ABOUT THIS EXERCISE – Reproduce only this range: the line holding "List each element" through the last line of the data below, both included, exactly, with no pictures.

--- SUPPLIED INFORMATION ---

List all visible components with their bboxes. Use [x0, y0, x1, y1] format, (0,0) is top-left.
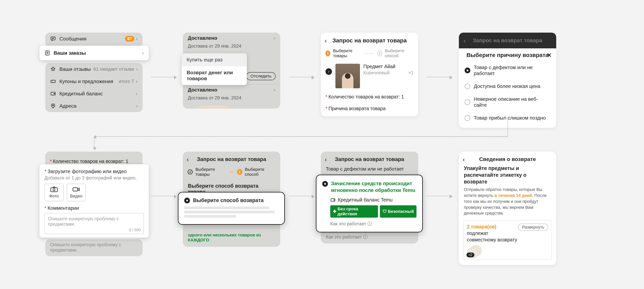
- reviews-label: Ваши отзывы: [60, 66, 93, 72]
- product-row[interactable]: ✓ Предмет Айай Коричневый ×1: [321, 61, 418, 91]
- modal-title: Выберите причину возврата: [466, 52, 549, 58]
- status-label: Доставлено: [188, 87, 274, 93]
- how-it-works[interactable]: Как это работаетⓘ: [330, 221, 416, 227]
- menu-messages[interactable]: Сообщения 87 ›: [45, 33, 142, 45]
- items-badge: ×2: [466, 252, 474, 257]
- arrow-right-icon: [152, 196, 176, 196]
- step-1-label: Выберите товары: [333, 48, 362, 58]
- menu-orders-highlighted[interactable]: Ваши заказы ›: [40, 46, 149, 60]
- footer-green-text: одного или нескольких товаров из КАЖДОГО: [183, 232, 280, 245]
- back-icon[interactable]: ‹: [325, 37, 327, 44]
- upload-video-button[interactable]: Видео: [67, 184, 86, 201]
- coupon-icon: [50, 79, 56, 84]
- how-it-works-dim[interactable]: Как это работаетⓘ: [321, 233, 418, 243]
- back-icon[interactable]: ‹: [325, 156, 327, 163]
- arrow-right-icon: [427, 77, 452, 77]
- svg-point-4: [54, 93, 55, 94]
- question-icon: ⓘ: [368, 221, 372, 227]
- menu-reviews[interactable]: Ваши отзывы 61 ожидает отзыва ›: [45, 63, 142, 75]
- dim-placeholder: Опишите конкретную проблему с предметами…: [50, 242, 121, 252]
- modal-header: Выберите причину возврата ✕: [459, 47, 556, 61]
- orders-label: Ваши заказы: [54, 50, 142, 56]
- svg-rect-6: [51, 188, 58, 192]
- menu-label: Сообщения: [60, 36, 125, 42]
- chevron-right-icon: ›: [136, 103, 138, 109]
- reason-field[interactable]: *Причина возврата товара: [321, 103, 418, 116]
- overlay-title: Выберите способ возврата: [193, 197, 264, 203]
- upload-title: *Загрузите фотографию или видео: [44, 168, 144, 174]
- page-title: Запрос на возврат товара: [335, 156, 404, 162]
- back-icon[interactable]: ‹: [187, 156, 189, 163]
- menu-addresses[interactable]: Адреса ›: [45, 100, 142, 112]
- chevron-right-icon: ›: [274, 87, 275, 93]
- radio-checked-icon: [184, 198, 190, 203]
- back-icon: ‹: [464, 37, 466, 44]
- badge-count: 87: [125, 36, 134, 42]
- arrow-right-icon: [427, 196, 452, 196]
- reviews-meta: 61 ожидает отзыва: [93, 66, 134, 72]
- stepper: 1 Выберите товары ····· 2 Выберите спосо…: [321, 47, 418, 61]
- delivered-date: Доставка от 29 янв. 2024: [183, 43, 280, 50]
- svg-rect-2: [51, 80, 56, 83]
- chevron-right-icon: ›: [274, 35, 275, 41]
- close-icon[interactable]: ✕: [547, 52, 552, 59]
- menu-coupons[interactable]: Купоны и предложения итого 7 ›: [45, 75, 142, 88]
- wallet-icon: [50, 91, 56, 97]
- step-2-label: Выберите способ: [385, 48, 414, 58]
- chevron-right-icon: ›: [136, 66, 138, 72]
- coupons-label: Купоны и предложения: [60, 79, 119, 84]
- svg-rect-0: [51, 37, 56, 40]
- shield-icon: 🛡: [382, 209, 387, 214]
- status-label: Доставлено: [188, 35, 274, 41]
- product-variant: Коричневый: [364, 70, 390, 75]
- delivered-date-2: Доставка от 29 янв. 2024: [183, 95, 280, 103]
- product-qty: ×1: [408, 70, 414, 75]
- return-method-card[interactable]: Выберите способ возврата: [178, 192, 285, 225]
- menu-buy-again[interactable]: Купить еще раз: [182, 53, 247, 66]
- product-name: Предмет Айай: [364, 64, 414, 69]
- radio-checked-icon: [464, 68, 470, 73]
- product-image: [336, 64, 360, 88]
- pin-icon: [50, 103, 56, 109]
- items-suffix: подлежат совместному возврату: [467, 230, 517, 242]
- shield-icon: ✚: [333, 209, 336, 214]
- expand-button[interactable]: Развернуть: [518, 223, 548, 231]
- star-icon: [50, 66, 56, 72]
- svg-point-5: [52, 105, 54, 106]
- credit-card[interactable]: Зачисление средств происходит мгновенно …: [316, 175, 423, 232]
- back-icon[interactable]: ‹: [463, 156, 465, 163]
- char-counter: 0 / 500: [129, 228, 141, 232]
- upload-photo-button[interactable]: Фото: [44, 184, 64, 201]
- dim-title: Запрос на возврат товара: [473, 38, 542, 44]
- header: ‹ Запрос на возврат товара: [321, 33, 418, 47]
- menu-return[interactable]: Возврат денег или товаров: [182, 66, 247, 85]
- header: ‹ Сведения о возврате: [459, 152, 556, 165]
- comments-textarea[interactable]: Опишите конкретную проблему с предметами…: [44, 213, 144, 234]
- items-count: 2 товара(ов): [467, 224, 496, 229]
- radio-icon: [464, 115, 470, 121]
- check-icon[interactable]: ✓: [326, 68, 332, 75]
- step-1-label: Выберите товары: [196, 167, 227, 177]
- step-2-badge: 2: [377, 51, 382, 56]
- reason-opt-1[interactable]: Товар с дефектом или не работает: [459, 61, 556, 80]
- menu-credit[interactable]: Кредитный баланс ›: [45, 88, 142, 100]
- arrow-right-icon: [152, 77, 176, 77]
- order-status-row-2[interactable]: Доставлено ›: [183, 84, 280, 95]
- chevron-right-icon: ›: [142, 50, 144, 56]
- credit-heading: Зачисление средств происходит мгновенно …: [331, 180, 416, 194]
- chevron-right-icon: ›: [136, 36, 138, 42]
- svg-point-7: [53, 189, 55, 191]
- order-status-row[interactable]: Доставлено ›: [183, 33, 280, 43]
- header: ‹ Запрос на возврат товара: [183, 152, 280, 165]
- track-button[interactable]: Отследить: [246, 72, 276, 80]
- reason-opt-3[interactable]: Неверное описание на веб-сайте: [459, 93, 556, 112]
- camera-icon: [50, 186, 58, 192]
- stepper: Выберите товары — 2 Выберите способ: [183, 165, 280, 180]
- arrow-right-icon: [289, 77, 314, 77]
- qty-field: *Количество товаров на возврат: 1: [321, 91, 418, 103]
- reason-opt-2[interactable]: Доступна более низкая цена: [459, 80, 556, 93]
- radio-icon: [464, 99, 470, 105]
- header: ‹ Запрос на возврат товара: [321, 152, 418, 165]
- radio-icon: [464, 84, 470, 89]
- orders-icon: [44, 50, 50, 56]
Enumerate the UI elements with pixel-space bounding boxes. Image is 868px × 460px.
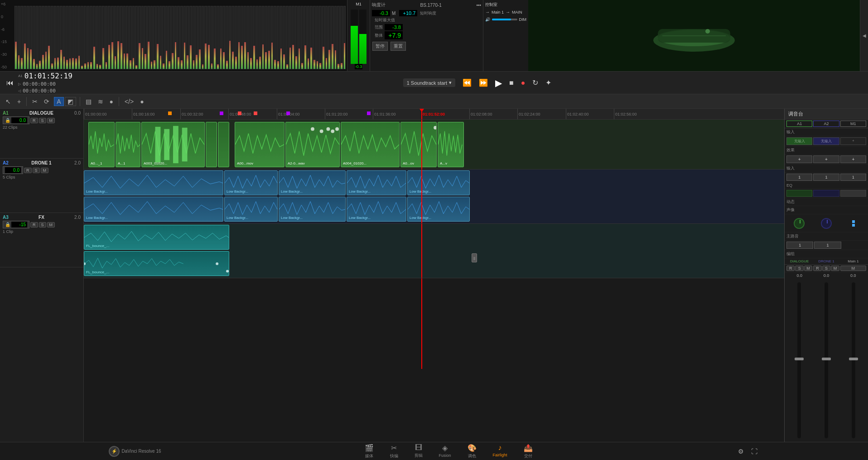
mixer-a2-fx-btn[interactable]: + bbox=[813, 155, 839, 163]
mixer-a2-s-btn[interactable]: S bbox=[822, 266, 830, 271]
volume-slider[interactable] bbox=[492, 19, 517, 20]
rewind-button[interactable]: ⏪ bbox=[461, 77, 473, 88]
mixer-a2-in-btn[interactable]: 1 bbox=[813, 174, 839, 181]
a1-clip-9[interactable]: A...v bbox=[438, 122, 464, 167]
a1-vol-value: 0.0 bbox=[11, 117, 27, 123]
mixer-a2-input[interactable]: 无输入 bbox=[813, 137, 839, 145]
view-a-button[interactable]: A bbox=[54, 97, 63, 106]
a1-r-button[interactable]: R bbox=[30, 118, 38, 123]
dot-button[interactable]: ● bbox=[108, 97, 115, 106]
a1-clip-8[interactable]: A0...ov bbox=[400, 122, 437, 167]
more-button[interactable]: ✦ bbox=[544, 77, 553, 88]
a1-m-button[interactable]: M bbox=[47, 118, 55, 123]
settings-bottom-button[interactable]: ⚙ bbox=[736, 447, 746, 456]
a2-clip-bot-0[interactable]: Low Backgr... bbox=[84, 197, 223, 222]
fast-forward-button[interactable]: ⏩ bbox=[477, 77, 490, 88]
mixer-a2-eq[interactable] bbox=[813, 190, 839, 197]
a2-clip-bot-2[interactable]: Low Backgr... bbox=[279, 197, 346, 222]
add-button[interactable]: + bbox=[15, 97, 23, 106]
mixer-a1-pan[interactable] bbox=[786, 215, 812, 231]
a1-clip-2[interactable]: A003_01020... bbox=[141, 122, 205, 167]
mixer-m1-in-btn[interactable]: 1 bbox=[840, 174, 866, 181]
a3-s-button[interactable]: S bbox=[39, 222, 46, 228]
mixer-a2-fader-track[interactable] bbox=[825, 282, 828, 438]
a1-clip-1[interactable]: A...1 bbox=[116, 122, 140, 167]
a1-clip-4[interactable] bbox=[218, 122, 229, 167]
mixer-a1-fader-track[interactable] bbox=[797, 282, 801, 438]
mixer-a1-r-btn[interactable]: R bbox=[786, 266, 795, 271]
play-button[interactable]: ▶ bbox=[493, 77, 504, 89]
dot2-button[interactable]: ● bbox=[138, 97, 145, 106]
a2-clip-bot-3[interactable]: Low Backgr... bbox=[347, 197, 406, 222]
a2-pan-knob[interactable] bbox=[821, 218, 832, 229]
a3-clip-top[interactable]: FL_bounce_... bbox=[84, 225, 229, 250]
a2-m-button[interactable]: M bbox=[41, 168, 49, 173]
mixer-a1-fx-btn[interactable]: + bbox=[786, 155, 812, 163]
mixer-a1-input[interactable]: 无输入 bbox=[786, 137, 812, 145]
mixer-a2-m-btn[interactable]: M bbox=[831, 266, 839, 271]
mixer-a2-bus[interactable]: 1 bbox=[814, 242, 841, 249]
select-tool-button[interactable]: ↖ bbox=[4, 97, 13, 106]
mixer-m1-fader-handle[interactable] bbox=[849, 358, 858, 360]
a2-s-button[interactable]: S bbox=[33, 168, 40, 173]
waveform-button[interactable]: ≋ bbox=[96, 97, 105, 106]
mixer-a2-r-btn[interactable]: R bbox=[813, 266, 821, 271]
mixer-a1-s-btn[interactable]: S bbox=[795, 266, 803, 271]
record-button[interactable]: ● bbox=[519, 78, 527, 88]
a2-clip-top-4[interactable]: Low Backgr... bbox=[407, 170, 470, 195]
mixer-a2-fader-handle[interactable] bbox=[822, 358, 831, 360]
preview-expand-button[interactable]: ◀ bbox=[860, 0, 868, 71]
a2-r-button[interactable]: R bbox=[24, 168, 32, 173]
a1-clip-0[interactable]: A0..._1 bbox=[88, 122, 115, 167]
a2-clip-top-0[interactable]: Low Backgr... bbox=[84, 170, 223, 195]
nav-color[interactable]: 🎨 调色 bbox=[464, 443, 480, 460]
a3-r-button[interactable]: R bbox=[30, 222, 38, 228]
nav-deliver[interactable]: 📤 交付 bbox=[520, 443, 536, 460]
a3-m-button[interactable]: M bbox=[47, 222, 55, 228]
a3-clip-bot[interactable]: FL_bounce_... bbox=[84, 251, 229, 276]
mixer-m1-fader-track[interactable] bbox=[852, 282, 855, 438]
a2-clip-top-1[interactable]: Low Backgr... bbox=[224, 170, 278, 195]
a1-clip-5[interactable]: A00...mov bbox=[235, 122, 285, 167]
mixer-a1-m-btn[interactable]: M bbox=[804, 266, 812, 271]
a1-s-button[interactable]: S bbox=[39, 118, 46, 123]
a1-clip-6[interactable]: A2-0...wav bbox=[285, 122, 340, 167]
pause-button[interactable]: 暂停 bbox=[372, 42, 388, 51]
fullscreen-button[interactable]: ⛶ bbox=[749, 447, 759, 456]
loudness-menu[interactable]: ••• bbox=[476, 3, 481, 8]
a2-clip-top-2[interactable]: Low Backgr... bbox=[279, 170, 346, 195]
mixer-a1-fader-handle[interactable] bbox=[795, 358, 804, 360]
reset-button[interactable]: 重置 bbox=[391, 42, 406, 51]
nav-fairlight[interactable]: ♪ Fairlight bbox=[489, 443, 511, 460]
monitor-button[interactable]: ▤ bbox=[84, 97, 93, 106]
a1-pan-knob[interactable] bbox=[794, 218, 805, 229]
cut-button[interactable]: ✂ bbox=[30, 97, 39, 106]
loop-button[interactable]: ↻ bbox=[530, 77, 540, 88]
a1-clip-7[interactable]: A004_01020... bbox=[341, 122, 400, 167]
a3-resize-handle[interactable]: || bbox=[472, 253, 477, 262]
soundtrack-selector[interactable]: 1 Soundtrack start ▾ bbox=[403, 78, 455, 87]
nav-edit[interactable]: 🎞 剪辑 bbox=[411, 443, 426, 460]
mixer-a2-pan[interactable] bbox=[814, 215, 839, 231]
timeline-ruler[interactable]: 01:00:00:00 01:00:16:00 01:00:32:00 01:0… bbox=[84, 109, 784, 120]
code-button[interactable]: </> bbox=[123, 97, 135, 106]
a1-clip-3[interactable] bbox=[206, 122, 217, 167]
mixer-a1-in-btn[interactable]: 1 bbox=[786, 174, 812, 181]
mixer-m1-fx-btn[interactable]: + bbox=[840, 155, 866, 163]
mixer-a1-eq[interactable] bbox=[786, 190, 812, 197]
view-b-button[interactable]: ◩ bbox=[65, 97, 76, 106]
mixer-a1-bus[interactable]: 1 bbox=[786, 242, 813, 249]
a2-clip-bot-1[interactable]: Low Backgr... bbox=[224, 197, 278, 222]
skip-start-button[interactable]: ⏮ bbox=[5, 78, 15, 88]
a2-clip-bot-4[interactable]: Low Backgr... bbox=[407, 197, 470, 222]
nav-media[interactable]: 🎬 媒体 bbox=[361, 443, 377, 460]
a2-clip-top-3[interactable]: Low Backgr... bbox=[347, 170, 406, 195]
stop-button[interactable]: ■ bbox=[507, 78, 516, 88]
mixer-m1-eq[interactable] bbox=[840, 190, 866, 197]
sync-button[interactable]: ⟳ bbox=[42, 97, 51, 106]
nav-quickedit[interactable]: ✂ 快编 bbox=[386, 443, 402, 460]
mixer-m1-m-btn[interactable]: M bbox=[840, 266, 866, 271]
nav-fusion[interactable]: ◈ Fusion bbox=[435, 443, 455, 460]
a1-clip-7-label: A004_01020... bbox=[342, 161, 367, 166]
mixer-m1-input[interactable]: + bbox=[840, 137, 866, 145]
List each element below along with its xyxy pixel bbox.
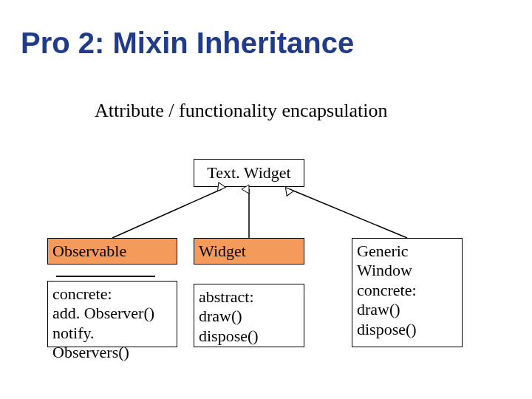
svg-line-0 (112, 189, 222, 238)
node-observable-methods: concrete:add. Observer()notify. Observer… (47, 281, 177, 347)
node-observable-header: Observable (47, 238, 177, 265)
page-subtitle: Attribute / functionality encapsulation (95, 100, 387, 122)
svg-line-2 (290, 189, 407, 238)
observable-divider (56, 276, 155, 277)
node-generic-window: GenericWindowconcrete:draw()dispose() (352, 238, 463, 347)
node-widget-methods: abstract:draw()dispose() (194, 284, 304, 347)
node-widget-header: Widget (194, 238, 304, 265)
page-title: Pro 2: Mixin Inheritance (21, 27, 354, 60)
node-textwidget: Text. Widget (194, 159, 304, 187)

---

ANSWER SECTION –
List each element below along with its xyxy pixel bbox.
svg-line-0 (112, 189, 222, 238)
node-observable-methods: concrete:add. Observer()notify. Observer… (47, 281, 177, 347)
node-observable-header: Observable (47, 238, 177, 265)
page-subtitle: Attribute / functionality encapsulation (95, 100, 387, 122)
svg-line-2 (290, 189, 407, 238)
observable-divider (56, 276, 155, 277)
node-generic-window: GenericWindowconcrete:draw()dispose() (352, 238, 463, 347)
node-widget-methods: abstract:draw()dispose() (194, 284, 304, 347)
node-widget-header: Widget (194, 238, 304, 265)
page-title: Pro 2: Mixin Inheritance (21, 27, 354, 60)
node-textwidget: Text. Widget (194, 159, 304, 187)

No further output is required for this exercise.